Corvallis may be an unexpected place to get Burmese food, but it’s one of the first in Oregon to have it outside of the Portland metro area.
Until recently, a food cart like de Glanville’s likely wouldn’t have survived in Corvallis. The efforts of the Portland Burmese community, though, helped cultivate the cuisine’s popularity enough to flourish elsewhere.
Kalvin and Poe Myint opened the food cart The Taste of Rangoon in Portland in 2004. The couple ran it for about six months before they sold it, putting their dream of running a Burmese restaurant on hold.
In 2019, technological advancements drew the couple back into the food scene with a new venture: a ghost kitchen, a commissary kitchen that delivers food ordered through third-party delivery apps. Customers embraced the virtual kitchen, so they were able to open a brick-and-mortar restaurant called Top Burmese, which now has four locations across the Portland metro area.
“Other Southeast Asian restaurants created inspiration and laid the pathway for us,” Kalvin said. “I think every time you open something, you create inspiration for others to follow.”
Another influential Burmese food business is Sandy’s Myanmar Cuisine in Portland, a catering company run by Mya Sandy Myint, who goes by Sandy. She is Kalvin’s sister, but the two siblings’ businesses are unaffiliated. Off and on since 2006, she’s been serving Burmese cuisine and helping Burmese people in the city.

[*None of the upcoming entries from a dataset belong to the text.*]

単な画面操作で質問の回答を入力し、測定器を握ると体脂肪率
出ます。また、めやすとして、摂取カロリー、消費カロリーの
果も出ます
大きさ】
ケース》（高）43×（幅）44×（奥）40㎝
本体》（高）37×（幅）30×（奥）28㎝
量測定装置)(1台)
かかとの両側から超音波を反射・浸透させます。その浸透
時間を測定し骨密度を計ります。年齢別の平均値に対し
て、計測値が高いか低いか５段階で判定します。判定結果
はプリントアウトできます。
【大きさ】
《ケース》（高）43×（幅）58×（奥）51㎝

When not cooking, Sandy serves as an interpreter for people who have just arrived from Myanmar, connecting them to needed resources. She also volunteers in a Burmese community garden, teaching folks how to cultivate vegetables from their homeland and cook their cuisine.
Both Portland businesses have helped establish Burmese food in Oregon, but it is only now coming into fruition outside of the area.
De Glanville hopes to move Nai Nai’s into a brick-and-mortar space, either as a small cafe or a tropical themed bar with colorful mixed drinks.
“Cooking together in the kitchen is how my family communicates,” de Glanville said. “Burmese food means family.”
–Max Decker, Lincoln High School
–Kalia Yee, Salem-Keizer Early College High School
This story was produced by student reporters as part of the High School Journalism Institute, an annual collaboration among The Oregonian/OregonLive, Oregon State University and other Oregon media organizations. For more information or to support the program, go to oregonlive.com/hsji.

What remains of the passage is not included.